Finsch prepares for middle age — Increased automation important to underground success

Lime Acres, South Africa — The miner’s instinct to get an obstacle out of the way with a drill and a few sticks of powder is usually a reliable one.

But what do you do with an obstacle that is made of air, rather than rock?

That’s a flippant way to introduce the problem faced at the Finsch diamond mine here in Northern Cape province. An open pit can only go down so far, but once it’s there it profoundly affects the kind of underground mine that can be made to work on the rest of the deposit.

At Finsch, operated by De Beers Consolidated Mines (DBRS-Q), the diamond-bearing kimberlite pipe complex — which intrudes a sequence of dolomites — is being mined by driving workings to the face of the open pit, then retreat-mining. This solution is a lesson in solving some of the unique problems of underground diamond mining.

Finsch was discovered by Thorny Fincham, Brahm Papendorf, William Schwabel and Schwabel’s son, Ernst. The group had been prospecting in the Lime Acres area since the mid-1950s.

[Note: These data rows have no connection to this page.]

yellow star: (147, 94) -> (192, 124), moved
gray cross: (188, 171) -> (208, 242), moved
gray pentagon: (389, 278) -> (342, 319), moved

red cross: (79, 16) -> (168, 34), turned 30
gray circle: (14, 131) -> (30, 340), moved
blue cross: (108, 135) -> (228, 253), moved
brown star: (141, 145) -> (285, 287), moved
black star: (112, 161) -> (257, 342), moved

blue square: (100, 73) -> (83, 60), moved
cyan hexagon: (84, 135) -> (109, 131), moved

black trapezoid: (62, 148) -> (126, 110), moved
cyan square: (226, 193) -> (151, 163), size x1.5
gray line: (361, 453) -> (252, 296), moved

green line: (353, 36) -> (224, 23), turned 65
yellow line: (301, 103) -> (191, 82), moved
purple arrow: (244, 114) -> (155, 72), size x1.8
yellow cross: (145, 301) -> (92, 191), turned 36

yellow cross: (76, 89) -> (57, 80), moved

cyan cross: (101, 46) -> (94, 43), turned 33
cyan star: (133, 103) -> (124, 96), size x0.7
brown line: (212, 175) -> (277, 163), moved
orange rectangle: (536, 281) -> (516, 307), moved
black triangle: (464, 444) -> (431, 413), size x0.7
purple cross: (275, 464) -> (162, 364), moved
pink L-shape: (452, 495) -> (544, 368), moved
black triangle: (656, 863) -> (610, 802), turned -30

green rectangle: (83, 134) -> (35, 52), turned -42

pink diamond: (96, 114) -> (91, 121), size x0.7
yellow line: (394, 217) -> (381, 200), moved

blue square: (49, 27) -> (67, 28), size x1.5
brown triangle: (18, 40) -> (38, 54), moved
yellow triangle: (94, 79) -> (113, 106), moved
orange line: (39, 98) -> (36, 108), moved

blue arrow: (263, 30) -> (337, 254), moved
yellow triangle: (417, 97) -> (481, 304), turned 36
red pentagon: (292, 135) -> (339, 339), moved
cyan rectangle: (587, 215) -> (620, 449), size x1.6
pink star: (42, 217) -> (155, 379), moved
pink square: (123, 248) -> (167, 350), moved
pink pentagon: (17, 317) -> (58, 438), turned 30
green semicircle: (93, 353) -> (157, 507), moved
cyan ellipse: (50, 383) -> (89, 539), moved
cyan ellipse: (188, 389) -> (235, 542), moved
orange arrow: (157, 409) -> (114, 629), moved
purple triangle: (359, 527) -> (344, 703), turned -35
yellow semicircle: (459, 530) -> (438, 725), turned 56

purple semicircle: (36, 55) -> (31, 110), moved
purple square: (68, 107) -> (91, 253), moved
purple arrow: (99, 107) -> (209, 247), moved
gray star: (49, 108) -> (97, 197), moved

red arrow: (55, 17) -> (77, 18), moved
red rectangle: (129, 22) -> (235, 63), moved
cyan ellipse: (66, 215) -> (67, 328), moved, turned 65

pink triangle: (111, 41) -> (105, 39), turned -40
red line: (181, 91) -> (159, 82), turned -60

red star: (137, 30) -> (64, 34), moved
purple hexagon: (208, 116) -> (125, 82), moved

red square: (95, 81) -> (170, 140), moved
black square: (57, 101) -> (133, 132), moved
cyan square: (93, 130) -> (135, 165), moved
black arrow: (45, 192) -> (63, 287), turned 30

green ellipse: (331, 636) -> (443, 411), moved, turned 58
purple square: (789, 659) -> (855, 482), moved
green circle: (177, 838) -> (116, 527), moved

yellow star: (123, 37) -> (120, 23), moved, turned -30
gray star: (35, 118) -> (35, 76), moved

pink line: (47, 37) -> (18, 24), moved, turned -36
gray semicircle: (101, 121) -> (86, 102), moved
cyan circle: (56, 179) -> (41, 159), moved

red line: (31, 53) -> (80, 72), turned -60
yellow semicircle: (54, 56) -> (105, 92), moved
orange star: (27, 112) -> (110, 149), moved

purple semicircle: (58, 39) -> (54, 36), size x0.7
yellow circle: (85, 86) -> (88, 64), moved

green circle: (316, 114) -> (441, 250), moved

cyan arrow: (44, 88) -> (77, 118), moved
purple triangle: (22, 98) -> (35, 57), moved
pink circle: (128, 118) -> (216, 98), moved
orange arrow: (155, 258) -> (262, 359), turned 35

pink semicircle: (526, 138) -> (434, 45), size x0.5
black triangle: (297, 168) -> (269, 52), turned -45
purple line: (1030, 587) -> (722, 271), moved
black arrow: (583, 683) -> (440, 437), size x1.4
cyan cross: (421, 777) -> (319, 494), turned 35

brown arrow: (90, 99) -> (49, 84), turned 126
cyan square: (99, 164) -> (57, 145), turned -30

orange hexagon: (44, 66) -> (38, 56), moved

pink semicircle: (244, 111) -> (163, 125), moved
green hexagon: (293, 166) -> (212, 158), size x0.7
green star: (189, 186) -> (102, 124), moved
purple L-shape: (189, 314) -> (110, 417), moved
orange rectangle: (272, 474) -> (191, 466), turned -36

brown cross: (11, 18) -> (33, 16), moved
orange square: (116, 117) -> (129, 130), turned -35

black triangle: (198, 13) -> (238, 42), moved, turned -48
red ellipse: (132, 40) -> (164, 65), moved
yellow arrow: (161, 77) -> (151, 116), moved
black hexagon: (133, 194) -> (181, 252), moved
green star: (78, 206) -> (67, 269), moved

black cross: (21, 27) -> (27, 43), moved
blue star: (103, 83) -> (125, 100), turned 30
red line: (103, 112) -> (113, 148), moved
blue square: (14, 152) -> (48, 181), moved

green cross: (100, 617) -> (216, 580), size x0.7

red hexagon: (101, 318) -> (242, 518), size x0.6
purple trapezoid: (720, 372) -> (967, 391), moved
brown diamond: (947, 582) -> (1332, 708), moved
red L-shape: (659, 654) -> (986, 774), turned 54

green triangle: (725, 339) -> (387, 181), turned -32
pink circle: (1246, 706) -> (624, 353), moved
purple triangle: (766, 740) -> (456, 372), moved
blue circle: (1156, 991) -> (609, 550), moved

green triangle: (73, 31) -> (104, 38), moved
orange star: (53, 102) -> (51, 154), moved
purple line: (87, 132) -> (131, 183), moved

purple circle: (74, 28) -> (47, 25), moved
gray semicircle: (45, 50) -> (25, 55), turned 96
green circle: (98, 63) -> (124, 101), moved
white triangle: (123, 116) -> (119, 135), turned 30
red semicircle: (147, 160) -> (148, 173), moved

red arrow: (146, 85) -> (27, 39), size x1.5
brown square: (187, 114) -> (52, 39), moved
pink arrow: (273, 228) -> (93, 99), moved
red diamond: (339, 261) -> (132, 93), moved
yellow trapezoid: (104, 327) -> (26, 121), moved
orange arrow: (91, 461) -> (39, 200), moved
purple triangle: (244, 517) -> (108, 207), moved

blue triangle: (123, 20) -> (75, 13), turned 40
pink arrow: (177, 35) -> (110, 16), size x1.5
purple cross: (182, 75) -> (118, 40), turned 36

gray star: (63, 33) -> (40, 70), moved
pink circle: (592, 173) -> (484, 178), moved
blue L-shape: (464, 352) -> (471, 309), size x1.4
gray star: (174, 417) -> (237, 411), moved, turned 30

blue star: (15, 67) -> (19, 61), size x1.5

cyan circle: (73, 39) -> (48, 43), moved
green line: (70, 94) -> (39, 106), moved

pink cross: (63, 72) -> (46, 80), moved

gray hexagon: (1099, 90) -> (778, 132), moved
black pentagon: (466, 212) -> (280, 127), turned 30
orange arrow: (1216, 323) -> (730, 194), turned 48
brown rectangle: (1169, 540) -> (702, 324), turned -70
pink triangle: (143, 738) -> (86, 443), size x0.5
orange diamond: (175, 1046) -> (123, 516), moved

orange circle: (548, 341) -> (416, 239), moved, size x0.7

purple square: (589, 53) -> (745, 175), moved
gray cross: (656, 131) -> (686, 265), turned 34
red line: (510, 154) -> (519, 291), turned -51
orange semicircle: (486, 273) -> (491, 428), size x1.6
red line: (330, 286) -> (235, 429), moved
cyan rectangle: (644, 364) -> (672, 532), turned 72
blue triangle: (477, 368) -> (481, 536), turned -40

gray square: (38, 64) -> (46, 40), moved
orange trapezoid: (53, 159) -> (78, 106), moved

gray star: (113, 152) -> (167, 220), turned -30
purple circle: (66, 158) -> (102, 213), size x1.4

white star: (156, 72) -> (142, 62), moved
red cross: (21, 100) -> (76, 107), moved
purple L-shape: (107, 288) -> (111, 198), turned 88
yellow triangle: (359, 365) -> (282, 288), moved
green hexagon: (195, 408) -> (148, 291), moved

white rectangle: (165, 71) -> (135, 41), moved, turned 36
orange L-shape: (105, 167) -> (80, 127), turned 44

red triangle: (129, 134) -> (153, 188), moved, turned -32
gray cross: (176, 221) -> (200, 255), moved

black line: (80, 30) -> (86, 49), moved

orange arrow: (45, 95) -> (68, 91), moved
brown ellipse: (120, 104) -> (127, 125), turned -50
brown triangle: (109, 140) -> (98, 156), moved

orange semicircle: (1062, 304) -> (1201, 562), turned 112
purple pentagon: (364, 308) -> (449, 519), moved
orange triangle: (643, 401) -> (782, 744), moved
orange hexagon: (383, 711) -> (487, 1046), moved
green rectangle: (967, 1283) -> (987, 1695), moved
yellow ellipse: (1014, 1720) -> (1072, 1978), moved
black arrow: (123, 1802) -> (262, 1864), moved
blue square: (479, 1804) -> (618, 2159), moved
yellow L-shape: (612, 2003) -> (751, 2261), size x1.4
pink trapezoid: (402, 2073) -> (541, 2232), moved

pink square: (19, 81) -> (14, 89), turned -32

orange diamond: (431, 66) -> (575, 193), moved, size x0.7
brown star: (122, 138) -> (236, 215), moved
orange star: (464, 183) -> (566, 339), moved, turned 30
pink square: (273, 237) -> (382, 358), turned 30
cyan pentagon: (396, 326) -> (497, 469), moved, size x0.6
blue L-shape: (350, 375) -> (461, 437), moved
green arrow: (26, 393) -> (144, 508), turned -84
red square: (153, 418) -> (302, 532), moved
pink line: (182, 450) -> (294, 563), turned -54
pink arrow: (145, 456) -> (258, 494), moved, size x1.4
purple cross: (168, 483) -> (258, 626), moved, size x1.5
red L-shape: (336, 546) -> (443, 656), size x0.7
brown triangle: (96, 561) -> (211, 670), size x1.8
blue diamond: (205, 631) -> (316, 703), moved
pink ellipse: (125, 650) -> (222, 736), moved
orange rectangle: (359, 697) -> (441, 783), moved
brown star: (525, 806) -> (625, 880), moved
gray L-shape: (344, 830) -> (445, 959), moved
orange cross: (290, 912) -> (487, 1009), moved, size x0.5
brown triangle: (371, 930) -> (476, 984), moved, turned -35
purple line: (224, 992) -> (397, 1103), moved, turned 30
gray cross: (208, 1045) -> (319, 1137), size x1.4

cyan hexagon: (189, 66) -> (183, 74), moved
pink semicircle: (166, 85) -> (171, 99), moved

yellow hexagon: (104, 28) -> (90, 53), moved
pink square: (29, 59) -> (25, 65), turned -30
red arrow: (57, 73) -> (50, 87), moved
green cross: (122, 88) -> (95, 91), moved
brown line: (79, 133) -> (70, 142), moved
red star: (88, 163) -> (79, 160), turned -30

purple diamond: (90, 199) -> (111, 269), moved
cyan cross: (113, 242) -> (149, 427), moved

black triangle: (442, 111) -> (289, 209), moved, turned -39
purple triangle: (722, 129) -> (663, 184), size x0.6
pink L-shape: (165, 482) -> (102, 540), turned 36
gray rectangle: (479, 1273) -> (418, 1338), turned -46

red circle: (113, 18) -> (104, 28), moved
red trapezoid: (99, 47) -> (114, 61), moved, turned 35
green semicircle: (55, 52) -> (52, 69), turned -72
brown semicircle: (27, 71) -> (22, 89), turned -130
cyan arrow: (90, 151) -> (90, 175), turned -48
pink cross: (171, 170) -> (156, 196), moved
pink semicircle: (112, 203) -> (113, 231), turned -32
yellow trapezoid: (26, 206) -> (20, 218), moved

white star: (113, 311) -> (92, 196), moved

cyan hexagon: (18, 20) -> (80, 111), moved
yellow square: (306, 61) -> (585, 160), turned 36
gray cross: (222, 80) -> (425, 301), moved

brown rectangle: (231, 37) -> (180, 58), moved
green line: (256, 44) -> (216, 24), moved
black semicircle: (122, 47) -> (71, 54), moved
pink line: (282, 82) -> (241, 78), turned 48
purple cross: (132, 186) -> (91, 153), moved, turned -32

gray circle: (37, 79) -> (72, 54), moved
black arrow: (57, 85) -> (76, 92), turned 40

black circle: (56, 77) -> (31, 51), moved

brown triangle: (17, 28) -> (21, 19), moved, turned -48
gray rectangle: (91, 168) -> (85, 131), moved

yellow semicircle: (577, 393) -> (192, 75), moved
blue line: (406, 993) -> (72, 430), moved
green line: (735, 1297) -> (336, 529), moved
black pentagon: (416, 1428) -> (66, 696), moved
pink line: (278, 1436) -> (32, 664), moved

The Precious Stones Act of the time prohibited diamond exploration on public lands, so Fincham registered several base-metal claims. He and the elder Schwabel then set up shop under the name Finsch Base Minerals, ostensibly looking for asbestos.

Amendments to the law made in 1960 permitted the company to look for diamonds, and Finsch started small-scale production from an open pit in 1960. In 1963, De Beers bought the company for R4.5 million.

The first underground workings date to 1978, when De Beers drove a decline below the pit and began sinking a production shaft, which went into operation in 1982. The open pit was mined until late 1990, reaching a depth of 423 metres and producing 79 million carats from 98 million tonnes of ore.

The 764-metre shaft now hoists about 3.7 million tonnes of ore annually, while a second shaft hoists roughly twice as much waste rock. The underground levels currently in operation are mining a collar of kimberlite that surrounds the lower levels of the open pit. Each production level consists of two sublevels — a drilling level and a loading level. Drifts along the sublevels are driven more or less radially toward the centre of the pipe, breaking out into the open pit. Mining then retreats from the pit face, using blasthole stoping. The lowest blasting pattern in the stope has a triangular cross-section, with the apex at the bottom, to force broken rock downward to the draw-points on the loading level. Loader operators at the pit face do their work by remote control, minimizing miners’ exposure to possible rock falls.

A primary concern in mining at Finsch is dust control. Workings in kimberlite are stable until they are wet, when they become friable and prone to swelling. This means water cannot be used for dust control underground.

Instead, large vacuum and filter units are stationed near every working face, with suction heads mounted on the machines. That makes Finsch an unusually dry mine, but no dustier than average. A single ventilation raise supplies fresh air that discharges through the shafts and the open drifts.

Because the mill is sensitive to steel among the feed — a piece of steel in the crusher can shut the machinery down for up to two weeks — ground control staff at Finsch also try to keep bolting to a minimum by maintaining a dry mine and coating drift walls with concrete.

Ore is hauled by trackless loaders to a pass system, where it falls to an underground crusher that reduces the muck to a maximum 30 cm in size.

Finsch’s automation program has centred on the ore handling system, and has included developing a remote-controlled breaking system at the tipping points and automatic monitoring of load levels in the passes and loaders.

Monitoring is done from a central control room underground, normally manned only by the breaker operator. “All the conveyor operation, the vital signs monitoring, we do from here,” says Junior Keyser, Finsch’s production overseer.

A modification now being considered is to move the mill’s gyratory crusher underground so that material is ready for the mill when it is hoisted.

The future at Finsch is block caving: the levels currently being mined are near the bottom of the existing pit, and the next block of ore, Block 4, lies beneath the pit floor. “It’s a challenge,” says mine planner Ross Norris, “it’s almost like a mine within a mine, changing from open stoping to block caving.”

Finsch’s plant is scheduled to treat 3.9 million tonnes of ore in 1998, 3.7 million from underground and 200,000 tonnes of re-processible tailings.

Production is expected to be just over 2 million carats.

The plant’s primary crusher reduces the ore to 150 mm, then the ore is scrubbed to wash away fines and clay. Secondary and tertiary crushing circuits bring the ore down to a process size range of 1.5 to 18 mm.

The plant has a 2-stage dense-medium-separation (DMS) plant, with an intermediate grinding stage in a rod mill bringing the feed to the secondary DMS down to a maximum 3 mm. Concentrate from the DMS goes to a standard x-ray separation unit, with the separated material sent to the sorthouse.

Finsch also had a pan plant, but it was closed when the price of small stones fell in the 1980s.